* **About this exercise**
Below is a listing. Write out exactly its lines between the one holding "QUIÉNES SOMOS (184, 40)" and the one holding "Desarrollo web (474, 1015)", inclusive.

* **Records shown**

* * * * * * *

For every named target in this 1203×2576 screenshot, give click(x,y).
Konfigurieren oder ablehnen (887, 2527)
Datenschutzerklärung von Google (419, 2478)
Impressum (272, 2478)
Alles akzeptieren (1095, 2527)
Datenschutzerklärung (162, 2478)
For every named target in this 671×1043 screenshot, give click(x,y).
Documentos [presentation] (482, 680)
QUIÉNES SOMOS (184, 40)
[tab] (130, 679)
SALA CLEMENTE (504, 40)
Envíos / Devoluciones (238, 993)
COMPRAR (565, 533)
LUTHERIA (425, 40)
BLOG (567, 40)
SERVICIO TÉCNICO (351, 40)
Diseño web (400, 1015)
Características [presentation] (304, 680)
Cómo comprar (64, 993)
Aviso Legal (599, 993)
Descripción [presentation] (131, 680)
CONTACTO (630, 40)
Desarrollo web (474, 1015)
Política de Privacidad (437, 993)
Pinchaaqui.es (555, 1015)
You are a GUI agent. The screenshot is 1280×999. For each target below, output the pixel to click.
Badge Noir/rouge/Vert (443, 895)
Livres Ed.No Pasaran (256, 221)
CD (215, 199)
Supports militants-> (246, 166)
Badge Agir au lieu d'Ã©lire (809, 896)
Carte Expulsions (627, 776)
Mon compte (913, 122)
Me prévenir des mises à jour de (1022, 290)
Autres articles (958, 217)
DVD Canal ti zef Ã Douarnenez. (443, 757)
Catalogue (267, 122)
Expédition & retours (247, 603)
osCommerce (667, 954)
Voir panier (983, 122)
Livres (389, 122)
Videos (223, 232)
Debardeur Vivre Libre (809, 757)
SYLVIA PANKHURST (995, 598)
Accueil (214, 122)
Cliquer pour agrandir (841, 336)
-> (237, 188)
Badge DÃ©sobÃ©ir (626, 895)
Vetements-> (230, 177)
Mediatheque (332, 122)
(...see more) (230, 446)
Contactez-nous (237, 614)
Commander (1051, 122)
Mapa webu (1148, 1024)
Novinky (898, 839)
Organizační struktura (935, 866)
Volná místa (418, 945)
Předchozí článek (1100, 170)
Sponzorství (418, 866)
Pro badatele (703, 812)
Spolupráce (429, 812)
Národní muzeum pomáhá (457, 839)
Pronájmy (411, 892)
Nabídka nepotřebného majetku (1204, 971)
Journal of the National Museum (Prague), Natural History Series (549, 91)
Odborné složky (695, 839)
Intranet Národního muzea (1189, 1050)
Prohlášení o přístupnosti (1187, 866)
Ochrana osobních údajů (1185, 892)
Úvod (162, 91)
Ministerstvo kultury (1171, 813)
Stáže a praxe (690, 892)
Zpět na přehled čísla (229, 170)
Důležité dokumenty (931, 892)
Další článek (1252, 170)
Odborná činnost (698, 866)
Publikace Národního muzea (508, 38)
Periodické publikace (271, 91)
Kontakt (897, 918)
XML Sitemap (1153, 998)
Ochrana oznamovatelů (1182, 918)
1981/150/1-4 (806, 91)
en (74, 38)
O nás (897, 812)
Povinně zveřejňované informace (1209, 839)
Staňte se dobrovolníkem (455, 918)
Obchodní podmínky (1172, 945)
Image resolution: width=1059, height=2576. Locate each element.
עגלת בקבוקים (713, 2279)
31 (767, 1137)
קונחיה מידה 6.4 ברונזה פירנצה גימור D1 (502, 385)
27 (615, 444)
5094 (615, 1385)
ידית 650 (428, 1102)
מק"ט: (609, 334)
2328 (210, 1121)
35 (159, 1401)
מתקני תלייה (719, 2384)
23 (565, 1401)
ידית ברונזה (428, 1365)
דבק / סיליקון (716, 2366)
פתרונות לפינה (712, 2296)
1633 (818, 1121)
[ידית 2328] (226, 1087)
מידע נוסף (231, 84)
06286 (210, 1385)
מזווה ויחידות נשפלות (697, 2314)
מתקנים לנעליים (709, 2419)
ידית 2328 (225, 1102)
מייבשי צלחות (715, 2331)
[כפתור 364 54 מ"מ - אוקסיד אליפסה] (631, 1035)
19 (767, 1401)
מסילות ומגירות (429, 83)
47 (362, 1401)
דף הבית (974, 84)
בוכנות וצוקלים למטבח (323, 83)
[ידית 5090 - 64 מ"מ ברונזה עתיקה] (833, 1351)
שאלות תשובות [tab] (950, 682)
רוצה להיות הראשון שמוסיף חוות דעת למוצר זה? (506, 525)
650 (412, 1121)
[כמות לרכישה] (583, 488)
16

* * * * * * *

* **Answer to this exercise**
QUIÉNES SOMOS (184, 40)
[tab] (130, 679)
SALA CLEMENTE (504, 40)
Envíos / Devoluciones (238, 993)
COMPRAR (565, 533)
LUTHERIA (425, 40)
BLOG (567, 40)
SERVICIO TÉCNICO (351, 40)
Diseño web (400, 1015)
Características [presentation] (304, 680)
Cómo comprar (64, 993)
Aviso Legal (599, 993)
Descripción [presentation] (131, 680)
CONTACTO (630, 40)
Desarrollo web (474, 1015)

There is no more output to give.